The Bible has a great many references to freedom, but they are not primarily (and sometimes not at all) concerned with political or civil freedoms. In fact, the concepts they convey are often counterintuitive to human reason, for, particularly in the New Testament, they are presenting the paradox of people who are apparently politically or personally free being in bondage, while the freedom that God wants to give His people is spoken of as slavery. In fact, our fallen human condition means that we are enslaved in our natural state, and that our only deliverance from that bondage is to become slaves to Christ:
But thanks be to God, that you who were once slaves of sin have become obedient from the heart to the standard of teaching to which you were committed, and, having been set free from sin, have become slaves of righteousness. I am speaking in human terms, because of your natural limitations. For just as you once presented your members as slaves to impurity and to lawlessness leading to more lawlessness, so now present your members as slaves to righteousness leading to sanctification. When you were slaves of sin, you were free in regard to righteousness. But what fruit were you getting at that time from the things of which you are now ashamed? The end of those things is death. But now that you have been set free from sin and have become slaves of God, the fruit you get leads to sanctification and its end, eternal life. (Rom 6:17-22)

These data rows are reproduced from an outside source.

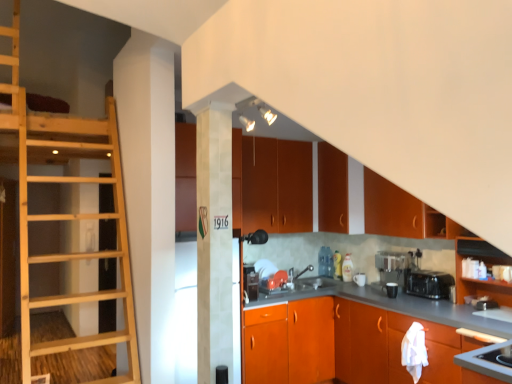 You are a GUI agent. You are given a task and a screenshot of the screen. Output one action in this format:
    pyautogui.click(x=<x>, y=<y>)
    Task: Click on the free point in front of matte black coffee maker at lower center, marked as the second appliance in a left-to-right arrangement
    This screenshot has width=512, height=384.
    Given the screenshot: What is the action you would take?
    pyautogui.click(x=397, y=302) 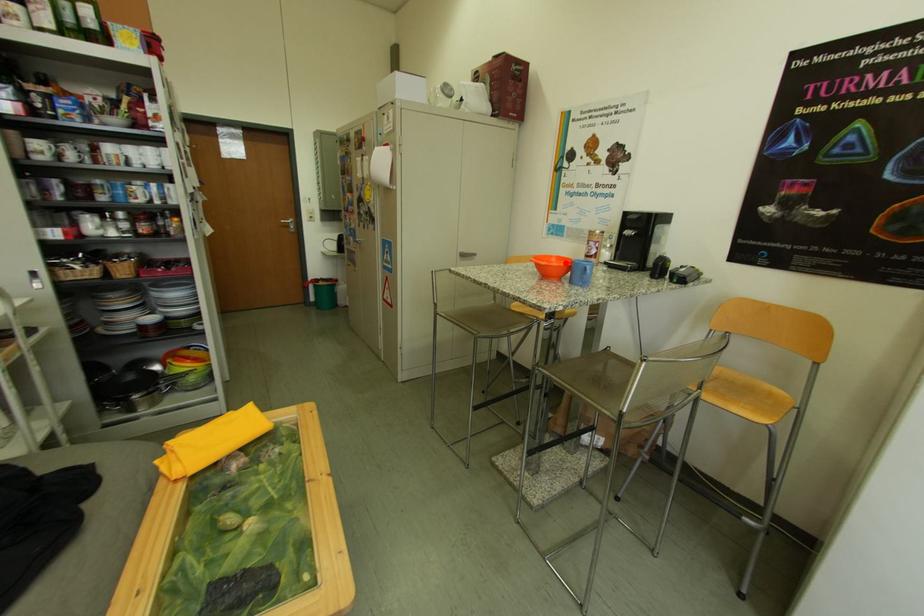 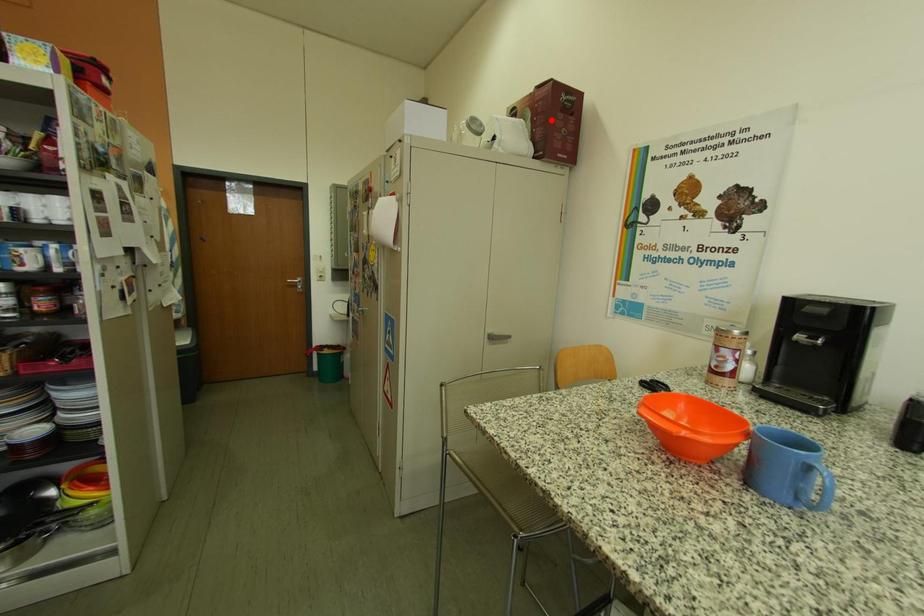 I am providing you with two images of the same scene from different viewpoints. A red point is marked on the first image and another point is marked on the second image. Are the points marked in image1 and image2 representing the same 3D position?

No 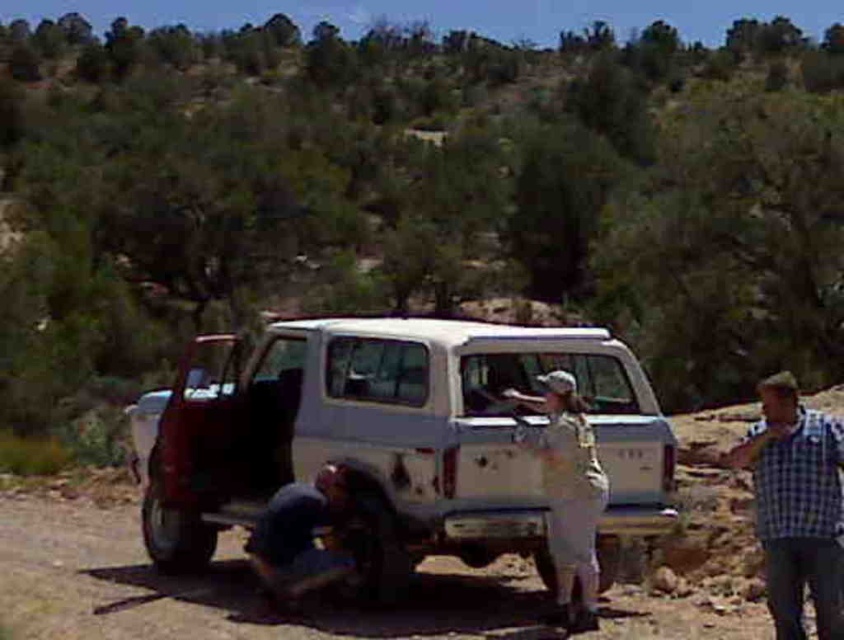 Question: Considering the real-world distances, which object is closest to the white matte jeep at center?

Choices:
 (A) blue fabric squat at lower center
 (B) dirt field at lower center

Answer: (A)

Question: Is white matte jeep at center thinner than dirt field at lower center?

Choices:
 (A) no
 (B) yes

Answer: (B)

Question: Which of the following is the closest to the observer?

Choices:
 (A) dirt field at lower center
 (B) white matte jeep at center

Answer: (A)

Question: Which object appears closest to the camera in this image?

Choices:
 (A) blue checkered shirt at right
 (B) white matte jeep at center
 (C) dirt field at lower center
 (D) blue fabric squat at lower center

Answer: (A)

Question: Does white matte jeep at center lie in front of dirt field at lower center?

Choices:
 (A) yes
 (B) no

Answer: (B)

Question: Does white matte jeep at center have a larger size compared to blue fabric squat at lower center?

Choices:
 (A) yes
 (B) no

Answer: (B) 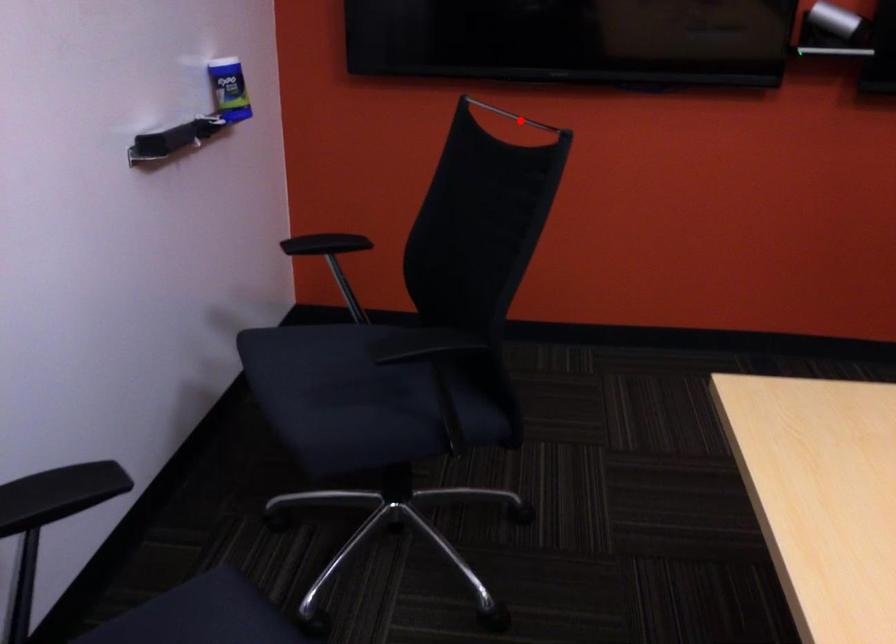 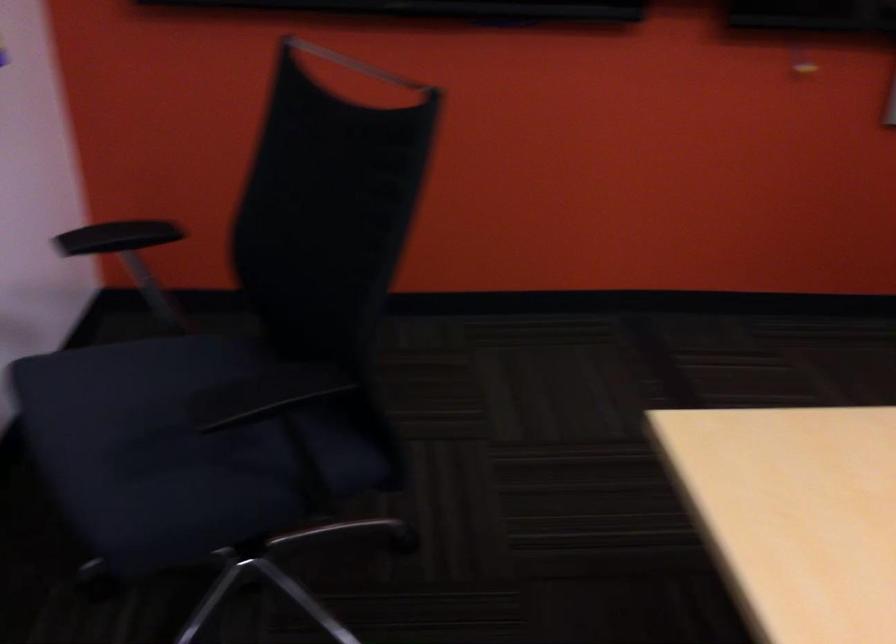 The point at the highlighted location is marked in the first image. Where is the corresponding point in the second image?

(356, 64) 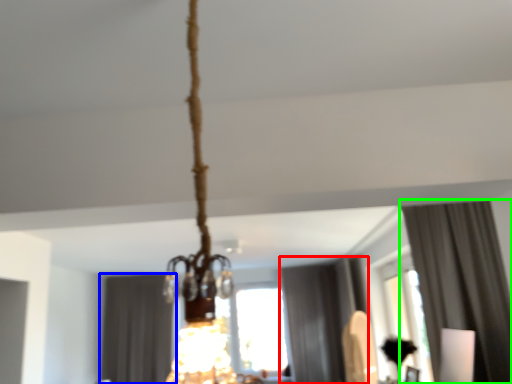 Question: Which object is positioned farthest from curtain (highlighted by a red box)? Select from curtain (highlighted by a blue box) and curtain (highlighted by a green box).

Choices:
 (A) curtain
 (B) curtain

Answer: (B) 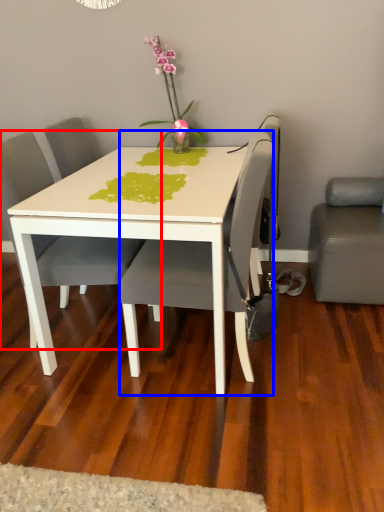 Question: Among these objects, which one is nearest to the camera, chair (highlighted by a red box) or chair (highlighted by a blue box)?

Choices:
 (A) chair
 (B) chair

Answer: (B) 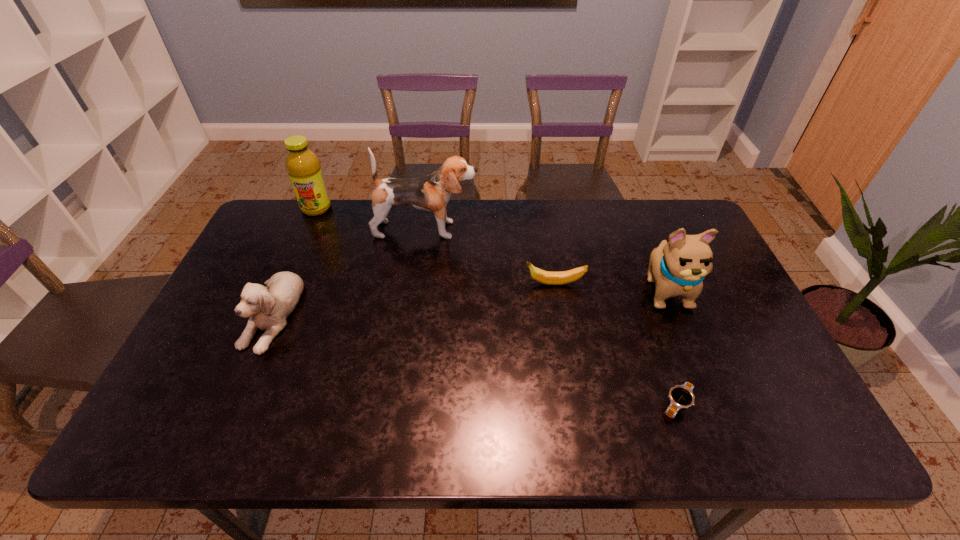 Locate an element on the screen. Image resolution: width=960 pixels, height=540 pixels. vacant area between the third shortest object and the second tallest puppy is located at coordinates (468, 301).

Locate an element on the screen. Image resolution: width=960 pixels, height=540 pixels. empty location between the nearest object and the fourth object from right to left is located at coordinates (551, 317).

Identify the location of empty space between the second shortest puppy and the fifth nearest object. (546, 259).

You are a GUI agent. You are given a task and a screenshot of the screen. Output one action in this format:
    pyautogui.click(x=<x>, y=<y>)
    Task: Click on the free space between the leftmost puppy and the fourth object from left to right
    
    Given the screenshot: What is the action you would take?
    pyautogui.click(x=413, y=299)

This screenshot has width=960, height=540. I want to click on empty space between the fruit juice and the fifth tallest object, so click(x=436, y=246).

Find the location of a particular element. The width and height of the screenshot is (960, 540). free space between the second shortest object and the shortest puppy is located at coordinates (413, 299).

Identify the location of vacant space that's between the fifth tallest object and the shortest puppy. The height and width of the screenshot is (540, 960). (413, 299).

This screenshot has height=540, width=960. In order to click on unoccupied position between the second tallest puppy and the leftmost puppy in this screenshot , I will do [x=468, y=301].

Find the location of a particular element. Image resolution: width=960 pixels, height=540 pixels. free spot between the nearest object and the second puppy from right to left is located at coordinates (551, 317).

I want to click on free space between the farthest object and the nearest object, so click(496, 307). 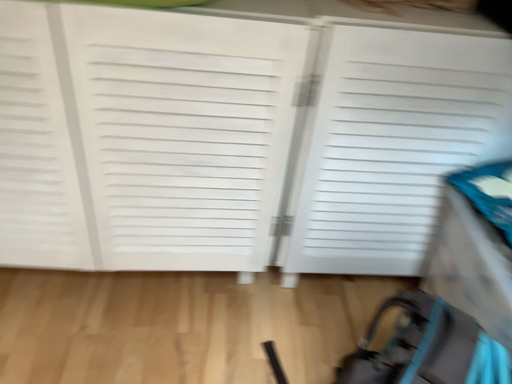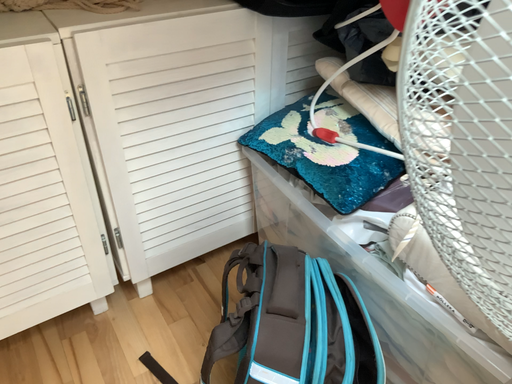 Question: Which way did the camera rotate in the video?

Choices:
 (A) rotated left
 (B) rotated right

Answer: (B) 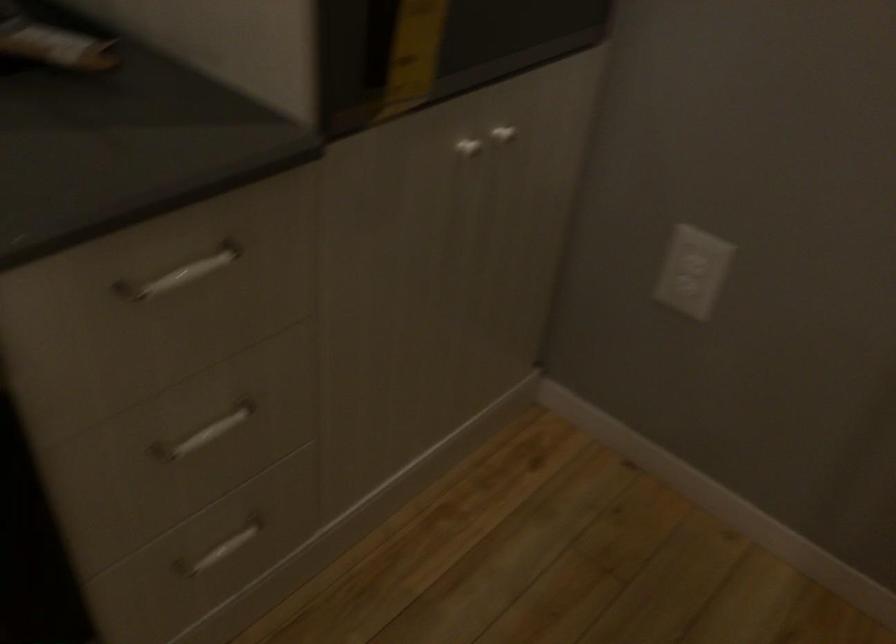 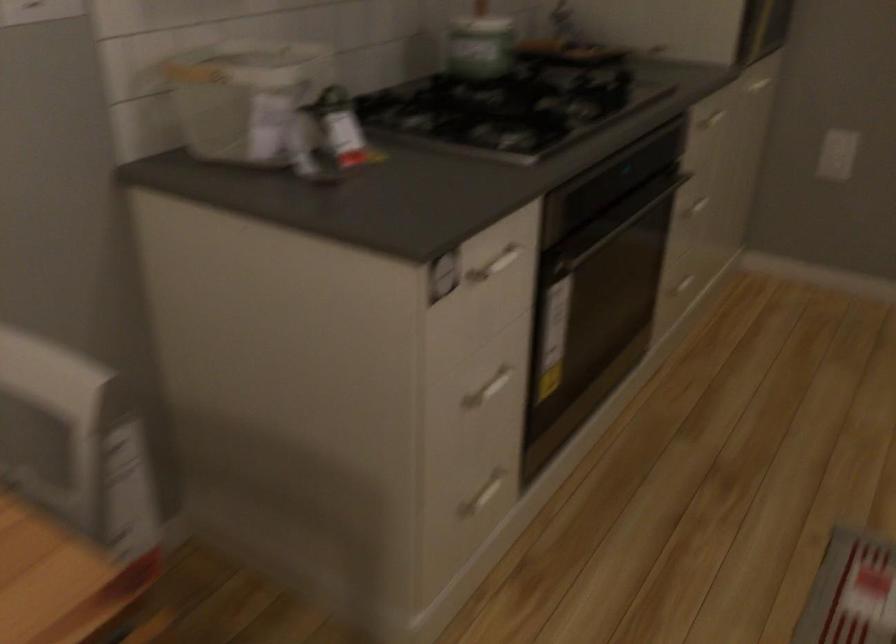 Locate, in the second image, the point that corresponds to (x=202, y=424) in the first image.

(694, 204) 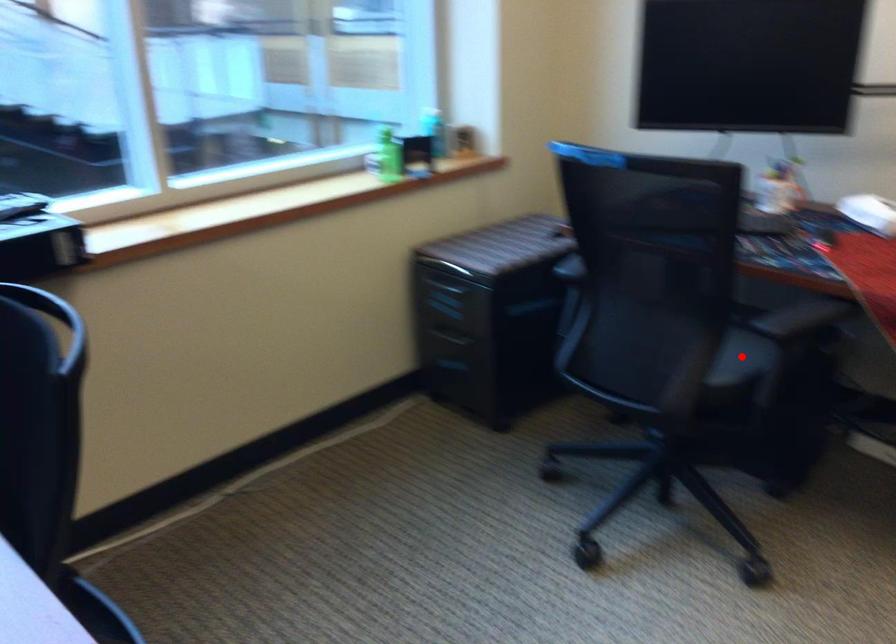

This is worlds away from the idea of “freedom” as something we have a right to. Jesus made this distinction clear when he imparted His radical truth to the Jewish leaders:
So Jesus said to the Jews who had believed in him, "If you abide in my word, you are truly my disciples, and you will know the truth, and the truth will set you free." They answered him, "We are offspring of Abraham and have never been enslaved to anyone. How is it that you say, 'You will become free'?" Jesus answered them, "Truly, truly, I say to you, everyone who commits sin is a slave to sin. The slave does not remain in the house forever; the son remains forever. So if the Son sets you free, you will be free indeed.
Freedom, Jesus tells them, is not something they can claim as a part of their “rights” as Israelites, children of Abraham. Rather, it is something granted by the Son of God, completely His to give or withhold. As Paul says, the only thing we fallen humans can claim as our “right” is death, whereas “the free gift of God is eternal life in Christ Jesus our Lord” (Rom. 6:23).
It’s appropriate to celebrate the anniversary of the founding of our “free” country, with its constitutionally defined Bill of Rights. But no amount of political or personal freedom in the society of mankind can bring us the freedom that we most need, the God-defined and grace-granted freedom “from the law of sin and death” (Rom. 8:2). Let us principally rejoice in that which makes us “free indeed.”